IJdelheid
Psalm 119:37
„Wend mijn ogen af, dat zij geen ijdelheid zien; maak mij levend door Uw wegen.”
Als een mens naar iets hunkert, wordt hij onrustig in zijn binnenste. De hovaardige en de geldgierige rusten nooit. De arme en de nederige van geest wandelen in volle vrede. De mens die nog niet volkomen in zichzelf gestorven is, wordt verzocht en overwonnen in kleine en niets beduidende dingen. Wie zwak is in de geest en nog enigermate vleselijk en overhellend tot zinnelijke dingen, kan zich moeilijk geheel losmaken van aardse begeerten. Daarom heeft hij zo dikwijls droefheid wanneer hij zich iets ontzeggen moet. Ook is hij snel misnoegd als iemand hem in de weg zit.

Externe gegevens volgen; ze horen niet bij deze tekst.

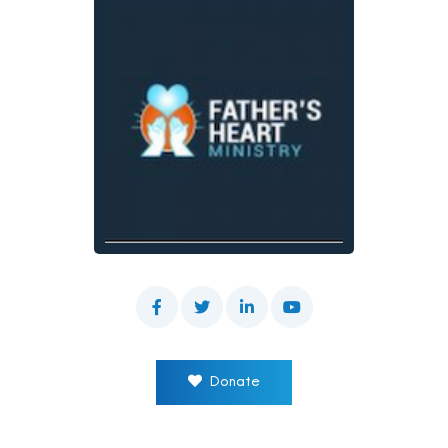
Donate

Heeft hij echter zijn begeerten gevolgd, dan wordt hij bezwaard door een schuldig geweten. Hij heeft zijn hartstocht ingewilligd, hoewel dat hem toch geen stap dichter bij de vrede brengt die hij zocht. Daarom, in de bestrijding van onze hartstochten wordt de ware vrede van het hart gevonden. Geen vrede is er dus in het hart van de vleselijke mens, noch in de mens die geheel opgaat in uitwendige dingen.